» **THE PROBLEM**
Copy the lines below as they are; omit the images they contain.

-------------------------

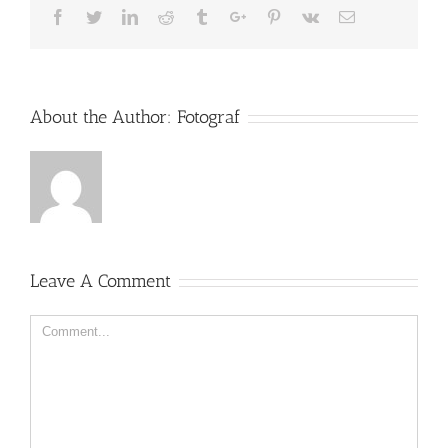
Facebook
Twitter
Linkedin
Reddit
Tumblr
Google+
Pinterest
Vk
Email
About the Author:
Fotograf
Leave A Comment
Comment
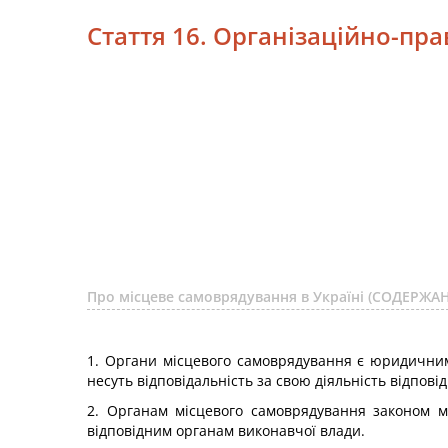
Стаття 16. Організаційно-пр
Про місцеве самоврядування в Україні (СОДЕРЖА
1. Органи місцевого самоврядування є юридични
несуть відповідальність за свою діяльність відповід
2. Органам місцевого самоврядування законом м
відповідним органам виконавчої влади.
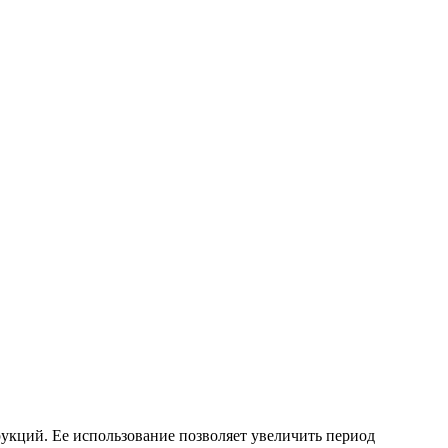
рукций. Ее использование позволяет увеличить период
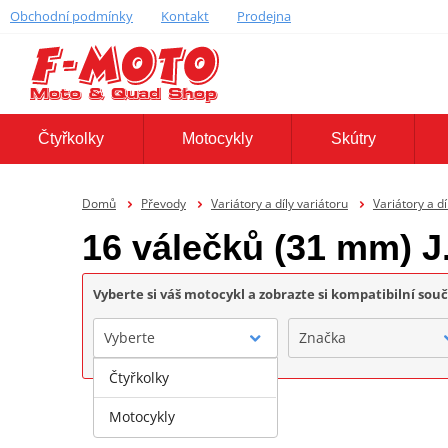
Obchodní podmínky
Kontakt
Prodejna
Čtyřkolky
Motocykly
Skútry
Domů
Převody
Variátory a díly variátoru
Variátory a dí
16 válečků (31 mm) J
Vyberte si váš motocykl a zobrazte si kompatibilní sou
Vyberte
Značka
Čtyřkolky
Motocykly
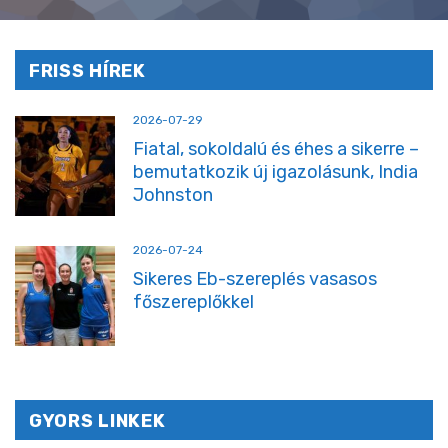
FRISS HÍREK
2026-07-29
Fiatal, sokoldalú és éhes a sikerre –
bemutatkozik új igazolásunk, India
Johnston
2026-07-24
Sikeres Eb-szereplés vasasos
főszereplőkkel
GYORS LINKEK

-------------------------

» **SOLUTION TO THIS EXERCISE**
Facebook
Twitter
Linkedin
Reddit
Tumblr
Google+
Pinterest
Vk
Email
About the Author:
Fotograf
Leave A Comment
Comment
Стаття 16. Організаційно-пр
Про місцеве самоврядування в Україні (СОДЕРЖА
1. Органи місцевого самоврядування є юридични
несуть відповідальність за свою діяльність відповід
2. Органам місцевого самоврядування законом м
відповідним органам виконавчої влади.
рукций. Ее использование позволяет увеличить период
Obchodní podmínky
Kontakt
Prodejna
Čtyřkolky
Motocykly
Skútry
Domů
Převody
Variátory a díly variátoru
Variátory a dí
16 válečků (31 mm) J
Vyberte si váš motocykl a zobrazte si kompatibilní sou
Vyberte
Značka
Čtyřkolky
Motocykly
FRISS HÍREK
2026-07-29
Fiatal, sokoldalú és éhes a sikerre –
bemutatkozik új igazolásunk, India
Johnston
2026-07-24
Sikeres Eb-szereplés vasasos
főszereplőkkel
GYORS LINKEK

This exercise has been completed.